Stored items
────────
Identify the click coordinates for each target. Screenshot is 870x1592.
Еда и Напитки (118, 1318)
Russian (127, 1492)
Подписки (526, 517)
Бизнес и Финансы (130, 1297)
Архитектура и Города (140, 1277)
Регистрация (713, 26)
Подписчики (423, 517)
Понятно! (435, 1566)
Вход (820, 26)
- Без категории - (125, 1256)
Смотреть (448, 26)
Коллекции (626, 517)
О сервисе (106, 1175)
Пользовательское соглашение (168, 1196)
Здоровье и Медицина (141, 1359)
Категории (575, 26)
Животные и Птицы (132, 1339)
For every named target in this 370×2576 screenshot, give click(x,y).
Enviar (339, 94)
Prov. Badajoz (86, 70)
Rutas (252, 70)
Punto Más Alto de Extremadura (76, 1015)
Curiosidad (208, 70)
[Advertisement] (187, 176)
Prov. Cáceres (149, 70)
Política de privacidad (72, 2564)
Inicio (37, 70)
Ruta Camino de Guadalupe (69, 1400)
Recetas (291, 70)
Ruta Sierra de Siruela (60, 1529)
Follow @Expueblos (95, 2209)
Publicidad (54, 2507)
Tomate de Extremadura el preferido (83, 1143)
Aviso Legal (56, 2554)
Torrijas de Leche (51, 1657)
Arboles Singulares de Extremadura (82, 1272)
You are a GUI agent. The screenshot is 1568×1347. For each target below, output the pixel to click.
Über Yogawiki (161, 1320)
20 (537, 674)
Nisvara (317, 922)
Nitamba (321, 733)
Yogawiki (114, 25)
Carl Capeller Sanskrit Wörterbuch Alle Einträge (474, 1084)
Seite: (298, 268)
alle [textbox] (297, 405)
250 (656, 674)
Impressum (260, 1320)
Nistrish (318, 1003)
────────
Write the entries out a second time. Match them exactly.

• [Written response]
Identify the click coordinates for each target. Screenshot is 870x1592.
Еда и Напитки (118, 1318)
Russian (127, 1492)
Подписки (526, 517)
Бизнес и Финансы (130, 1297)
Архитектура и Города (140, 1277)
Регистрация (713, 26)
Подписчики (423, 517)
Понятно! (435, 1566)
Вход (820, 26)
- Без категории - (125, 1256)
Смотреть (448, 26)
Коллекции (626, 517)
О сервисе (106, 1175)
Пользовательское соглашение (168, 1196)
Здоровье и Медицина (141, 1359)
Категории (575, 26)
Животные и Птицы (132, 1339)
For every named target in this 370×2576 screenshot, give click(x,y).
Enviar (339, 94)
Prov. Badajoz (86, 70)
Rutas (252, 70)
Punto Más Alto de Extremadura (76, 1015)
Curiosidad (208, 70)
[Advertisement] (187, 176)
Prov. Cáceres (149, 70)
Política de privacidad (72, 2564)
Inicio (37, 70)
Ruta Camino de Guadalupe (69, 1400)
Recetas (291, 70)
Ruta Sierra de Siruela (60, 1529)
Follow @Expueblos (95, 2209)
Publicidad (54, 2507)
Tomate de Extremadura el preferido (83, 1143)
Aviso Legal (56, 2554)
Torrijas de Leche (51, 1657)
Arboles Singulares de Extremadura (82, 1272)
You are a GUI agent. The screenshot is 1568×1347. For each target below, output the pixel to click.
Über Yogawiki (161, 1320)
20 (537, 674)
Nisvara (317, 922)
Nitamba (321, 733)
Yogawiki (114, 25)
Carl Capeller Sanskrit Wörterbuch Alle Einträge (474, 1084)
Seite: (298, 268)
alle [textbox] (297, 405)
250 (656, 674)
Impressum (260, 1320)
Nistrish (318, 1003)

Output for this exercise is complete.